- As chuvas tardias de agosto e início de setembro suavizaram o estresse hídrico, preservando acidez e atingindo maturação phenólica ideal em Pauillac, com bebidas aromáticas marcantes e alcoólatras mais baixos (principalmente entre 12,5% e 13,5%).
- Pauillac foi destacado como uma das apelações mais clássicas, com vinhos de grande estrutura mineral e potência, mas com frescor e transparência.

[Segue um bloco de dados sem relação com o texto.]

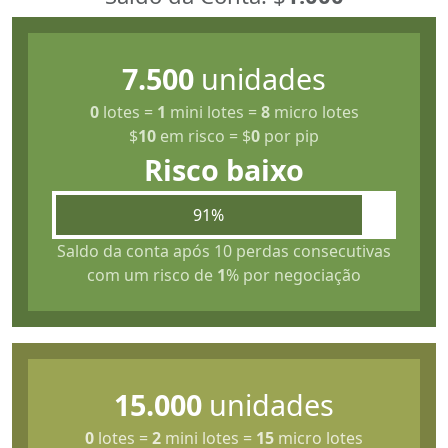
7.500
unidades
0
lotes
=
1
mini lotes
=
8
micro lotes
$
10
em risco
=
$
0
por pip
Risco baixo
91%
Saldo da conta após 10 perdas consecutivas
com um risco de
1
% por negociação
15.000
unidades
0
lotes
=
2
mini lotes
=
15
micro lotes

- A colheita ocorreu mais cedo do que o usual, com o Mouton Rothschild terminando a vindima em 20 de setembro e Pichon Comtesse de Lalande iniciando no dia 28 de agosto com Merlots jovens.
- Os vinhos apresentam maior teor de Cabernet Sauvignon (ex.: 98% no blend de Mouton), alta concentração, pH mais baixo e impressão de maior elegância e energia.
- Enólogos destacaram a safra de 2025 como “clássica” em peso, equilíbrio e expressão da fruta, com aromas intensos e caráter terroso, comparando-a a vinhos de safras como 2010, 2016 e 2020.
A safra de Bordeaux 2025 em Pauillac mostrou vinhos aromáticos, com frescor e teor alcoólico mais baixo. Chuvas tardias no Médoc mudaram o perfil esperado, favorecendo a expressão mineral e a fruta vibrante. O resultado é uma linha de vinhos estruturados, de paladar ainda elegante.
Pauillac destacou-se como uma das apelações mais potentes e ao mesmo tempo refinadas do vintage. Solos de cascalho profundo e noites frias de verão ajudaram a manter acidez, sem diluição, permitindo maturação phenólica precisa.
Especialistas ressaltam que as chuvas no fim de agosto amenizaram o estresse hídrico. Asuadas, as uvas amadureceram com restrição de água, mantendo a fruta fresca e um perfil menos encorpado que 2022, mas com grande concentração.
Mudança climática e impacto no perfil
Jean-Emmanuel Danjoy, diretor técnico do Château Mouton Rothschild, aponta déficit hídrico inicial, sem estresse nas folhas. O regime de chuvas tardias equilibrou açúcares, acidez e maturação das cascas. Até setembro, a colheita ocorreu com rapidez.
Pierre Montegut, AXA Millésimes, afirma que a seca gerou concentração, enquanto as chuvas iniciais de setembro favoreceram os Cabernet, aumentando frescor e elegância. A expressão resultante é mais aromática e menos densa.
Frédéric Casteja, Château Batailley, descreve o vintage como excepcional, com tempo para esperar cada variedade alcançar maturação. O conjunto produz vinhos de cor intensa, com notas de grafite, pedra molhada e alcaçuz.
Perfil dos vinhos e safras
Os rótulos apresentaram percentuais elevados de Cabernet, com Mouton Rothschild chegando a 98% na mistura. A vinificação criteriosa elevou a precisão, trazendo energia ao paladar, mantendo pH mais baixos e sensação de frescor.
Os produtores destacam teores alcoólicos 12,5% a 13,5%, bem abaixo de safras fortes anteriores, sem reduzir a expressão aromática nem a complexidade tânica.
Aromas intensos foram recorrentes entre os enólogos. Descrições variam entre complexidade próxima de 2020 e frescor associado a 2013, 2016 e 2020, mantendo aquela assinatura de Pauillac.
Destaques de produtores
Château Mouton Rothschild destaca uma personalidade distinta, com fruta escura e vermelha sob uma expressão mais contida. Pichon Baron revela amargor salino e framboesa madura, com boca ampla e sedosa.
Lafite Rothschild é citado pela cor violeta, frutas azuis, grafite e pedra molhada, com taninos macios e um núcleo suculento. Latour é elogiado pela estrutura, profundidade e finesse.
Pichon Comtesse de Lalande observa aromas salgados, cassis e presença firme na boca. Batailley ganha destaque pela energia das frutas pretas e notas de chocolate e especiarias.
Ligações entre estilos apontam para uma safra que une o peso clássico de Pauillac a uma juventude aromática renovada, com frescor que promete acompanhar o tempo.